When I built the conversational agent for Ubunifu Madness, my NCAA prediction platform, I had a specific problem: the model knew enough about basketball to fabricate plausible-sounding facts. It would confidently report scores that never happened. It would invent player statistics. None of this was malicious. It was the model doing what models do, which is generate plausible continuations of text.

The solution I landed on was structural rather than prompted.

The structural pattern

The agent had access to seven custom tools, each backed by a deterministic database query:

  • getTeam(name): looks up a single team
  • getRecentGames(team, limit): pulls recent results from the database
  • getRanking(team, system): returns ranking from one of several published systems
  • predictMatchup(home, away): runs the prediction model, returns a probability
  • getFeatureBreakdown(home, away): explains what the model weighted
  • getPlayerStats(player, team): pulls box-score-level data
  • compareTeams(a, b, metric): head-to-head comparison on a chosen metric

The system prompt was simple: any claim about teams, players, games, or predictions must be backed by a tool call. If you cannot make a tool call to verify a claim, you must say so explicitly.

That's the grounding rule. Phrased that way it sounds like a content policy. In practice it shapes the agent's behavior more than any other instruction.

What it changed

The agent became more cautious, more honest, and considerably less impressive in the surface-level demo. It also became actually useful, because the things it said were true.

A user could ask "how did Gonzaga do last week?" and the agent would call getRecentGames("Gonzaga", 7), receive structured data, and answer with the actual results. A user could ask "who would win between Houston and Duke?" and the agent would call predictMatchup and return the model's probability with the contributing factors from getFeatureBreakdown. Every fact was grounded.

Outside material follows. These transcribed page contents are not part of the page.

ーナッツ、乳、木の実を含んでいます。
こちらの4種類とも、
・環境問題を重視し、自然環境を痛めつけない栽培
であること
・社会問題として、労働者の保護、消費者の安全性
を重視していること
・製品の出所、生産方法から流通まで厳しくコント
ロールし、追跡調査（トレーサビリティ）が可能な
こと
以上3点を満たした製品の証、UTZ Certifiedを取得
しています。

When a user asked something the tools couldn't answer ("what's Coach Calipari's career record against Kentucky?"), the agent would say so, instead of confabulating a number. This is the part most users found surprising.

Where this approach breaks down

The grounding pattern works well for narrow domains where most useful queries can be reduced to a small set of database operations. Basketball stats fit this perfectly. Conversations about strategy, narrative, or context ("tell me about the rivalry between these two programs") fall outside the tool boundary, and the agent has to either decline or rely on its own knowledge with an explicit caveat.

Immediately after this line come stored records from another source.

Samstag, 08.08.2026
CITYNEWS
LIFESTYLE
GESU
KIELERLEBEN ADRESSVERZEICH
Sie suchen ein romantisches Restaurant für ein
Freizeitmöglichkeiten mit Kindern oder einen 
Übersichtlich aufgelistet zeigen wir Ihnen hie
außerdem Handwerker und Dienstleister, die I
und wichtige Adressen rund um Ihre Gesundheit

I haven't fully solved that boundary. For now, the agent is honest about it: anything that isn't backed by a tool gets a hedge. It makes the agent less smooth, but it makes it trustworthy.

What the 2026 tournament showed

The 2026 NCAA tournament was the agent's first live test. The goal, for this season and for the long arc of the project, is the same: gather the performances, look at where the agent and model did well or didn't, and feed that back into next year's features and tools.

CorrectAccuracy
Men (agent)46/6373.0%
Men (model)43/6368.3%
Women (agent)49/6377.8%
Women (model)48/6376.2%

Headline accuracy clusters around 70-78%, which is in the neighborhood of where you'd expect a calibrated, regularization-friendly ensemble to land for a 63-game tournament with this many close matchups. The point isn't the headline number. The point is the postmortem: which seeds did the model overrate? Which features under-weighted late-season form? Where did the grounding rule force the agent to hedge in ways that turned out to be correct? Those are the questions that drive what gets re-engineered between this March and the next.

A word on why the agent and the model disagree. The model produces one input: a win probability for a matchup. The agent surfaces that probability faithfully, because the grounding rule forbids it from inventing or distorting the number. But the agent's final pick isn't a passthrough of the model. It reasons over the model's probability alongside the other grounded tool results, recent form, rankings, the strength-of-schedule context, and lands its own call. That extra reasoning is why the agent's record edges out the raw model's here: not because it embellishes, but because it weighs more of the evidence the tools put in front of it.

So the grounding rule didn't make the agent a better forecaster by itself. It made the agent honest, every claim tied to a tool, no invented statistics, and an honest agent that reasons over real numbers turns out to beat one that's free to make things up.

I'll write more about this soon: specifically about how the seven tools were scoped, where the grounding rule needs nuance for queries that synthesize across multiple tools, and how I'd extend the pattern for domains where the answer depends on context the database doesn't capture.